Pero entonces empezó Kásperle a dar aquellos aullidos tan horribles que sabía dar, y puso sus caras más raras y feroces de bandido, de diablo, de guardia; hasta imitó a la antipática cocinera de la fonda «El Botón de Oro». Los pastores empezaron a asustarse, y Kásperle, al ver que ya iban cogiendo miedo, se acercaba a ellos y les hacía unas muecas tan espantosas que la pastora dijo al fin:
—¡Llévenselo, llévenselo! ¡No queremos tener en la cabaña a un duende como éste! ¡Nos traerá mala suerte, no es un duende de los buenos! ¡Fuera, fuera!
Cortó con un cuchillo la cuerda que ataba a Kásperle, y el pequeño saltó a los hombros de Floricel y salieron corriendo de la cabaña. Y cuando ya estaban en la pradera, Kásperle se volvió hacia los pastores que estaban a la puerta mirándoles, y les hizo burla con cara de buen humor.
—¡Que se quede, que se quede! ¡Que no es un duende malo! —dijeron entonces varios pastores. Pero Bob y Floricel corrían ya monte abajo a toda velocidad llevando a Kásperle. Floricel dijo jadeando:
—¡Kásperle, asústales otro poco, que pesas bastante y nos van a alcanzar!
Y Kásperle puso cara de la princesa Gundolfina; era lo que más asustaba a la gente, y los pastores se llevaron un susto tremendo y se metieron corriendo en la cabaña. Kásperle se echó a reír y Bob le dijo que estuviera quieto y callado, que iba a reventar.
—¡No puedo reventar, porque tengo la barriguita vacía!
—¿Ah, sí? ¡Creíamos que la tenías ya llena de nata!
Entonces Kásperle se puso hecho una fiera; ahora ya sabía que lo blanco de la montaña no era nata sino nieve, nieve fría y sosa. De la rabia que le dio se puso a llorar a gritos, hasta que Bob le cogió en brazos y le consoló diciendo:
—¡No llores más, tontito! En cuanto lleguemos al hotel, te daremos un plato de nata y luego podrás descansar y dormir todo lo que quieras.

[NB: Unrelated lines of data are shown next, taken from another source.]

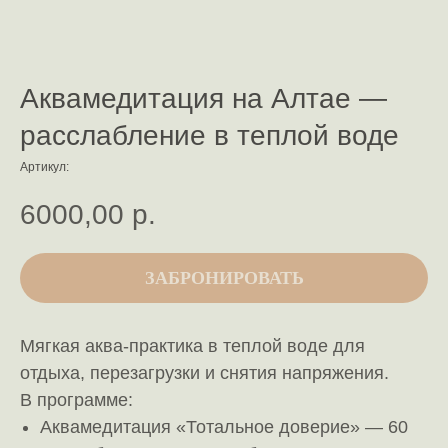
Аквамедитация на Алтае —
расслабление в теплой воде
Артикул:
6000,00
р.
ЗАБРОНИРОВАТЬ
Мягкая аква-практика в теплой воде для
отдыха, перезагрузки и снятия напряжения.
В программе:
Аквамедитация «Тотальное доверие» — 60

Pero las cosas no salieron como había prometido Bob; en cuanto llegaron al hotel, Ángela se les acercó y les dijo bajito:
—¡Están aquí! ¡Han llegado!
—¿Quién? ¿Los pastores? —gritó Kásperle.
—¡Sh! ¡Cállate! —dijo Floricel—. ¡Ahora tenemos que ser muy prudentes, para que el viejo tutor no se lleve a Ángela!
—¡Bueno! —quiso decir Kásperle bajito; pero nunca sabía hablar bajito, y por todo el hotel resonó su voz chillona: «¡¡BUENO!!».
—¡Eh! ¿No oyes? —dijo la tía de Ángela—. Me parece que alguien ha gritado.
Pero Bárbara, que dormía a su lado, no se había despertado, y la tía se volvió a dormir. Y el señor Diente de León estaba también dormido, y el viejo tutor roncaba tan fuerte, que nadie pudo oír el grito de Kásperle.